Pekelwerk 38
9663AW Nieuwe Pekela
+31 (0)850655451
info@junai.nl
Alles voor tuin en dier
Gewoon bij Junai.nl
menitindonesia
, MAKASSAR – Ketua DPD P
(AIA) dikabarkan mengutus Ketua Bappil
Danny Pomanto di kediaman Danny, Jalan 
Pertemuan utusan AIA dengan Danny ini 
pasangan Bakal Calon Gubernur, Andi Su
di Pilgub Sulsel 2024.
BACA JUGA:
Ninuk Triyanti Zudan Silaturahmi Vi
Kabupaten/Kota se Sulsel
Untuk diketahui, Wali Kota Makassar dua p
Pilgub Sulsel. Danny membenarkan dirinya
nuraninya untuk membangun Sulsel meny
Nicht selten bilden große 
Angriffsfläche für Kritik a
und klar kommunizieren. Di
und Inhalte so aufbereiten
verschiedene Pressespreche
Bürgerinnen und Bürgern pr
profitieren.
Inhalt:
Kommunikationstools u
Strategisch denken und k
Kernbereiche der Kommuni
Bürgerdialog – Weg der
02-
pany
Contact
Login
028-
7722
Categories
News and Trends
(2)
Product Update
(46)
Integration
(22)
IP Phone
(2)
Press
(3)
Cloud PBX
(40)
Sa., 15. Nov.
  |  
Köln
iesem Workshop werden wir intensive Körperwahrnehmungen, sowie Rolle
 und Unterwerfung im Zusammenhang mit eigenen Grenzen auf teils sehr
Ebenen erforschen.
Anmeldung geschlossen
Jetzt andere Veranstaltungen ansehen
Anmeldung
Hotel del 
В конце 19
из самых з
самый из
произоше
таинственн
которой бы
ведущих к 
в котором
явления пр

Work request: Reprint the entire listing exactly.

Solution to the problem:
Pekelwerk 38
9663AW Nieuwe Pekela
+31 (0)850655451
info@junai.nl
Alles voor tuin en dier
Gewoon bij Junai.nl
menitindonesia
, MAKASSAR – Ketua DPD P
(AIA) dikabarkan mengutus Ketua Bappil
Danny Pomanto di kediaman Danny, Jalan 
Pertemuan utusan AIA dengan Danny ini 
pasangan Bakal Calon Gubernur, Andi Su
di Pilgub Sulsel 2024.
BACA JUGA:
Ninuk Triyanti Zudan Silaturahmi Vi
Kabupaten/Kota se Sulsel
Untuk diketahui, Wali Kota Makassar dua p
Pilgub Sulsel. Danny membenarkan dirinya
nuraninya untuk membangun Sulsel meny
Nicht selten bilden große 
Angriffsfläche für Kritik a
und klar kommunizieren. Di
und Inhalte so aufbereiten
verschiedene Pressespreche
Bürgerinnen und Bürgern pr
profitieren.
Inhalt:
Kommunikationstools u
Strategisch denken und k
Kernbereiche der Kommuni
Bürgerdialog – Weg der
02-
pany
Contact
Login
028-
7722
Categories
News and Trends
(2)
Product Update
(46)
Integration
(22)
IP Phone
(2)
Press
(3)
Cloud PBX
(40)
Sa., 15. Nov.
  |  
Köln
iesem Workshop werden wir intensive Körperwahrnehmungen, sowie Rolle
 und Unterwerfung im Zusammenhang mit eigenen Grenzen auf teils sehr
Ebenen erforschen.
Anmeldung geschlossen
Jetzt andere Veranstaltungen ansehen
Anmeldung
Hotel del 
В конце 19
из самых з
самый из
произоше
таинственн
которой бы
ведущих к 
в котором
явления пр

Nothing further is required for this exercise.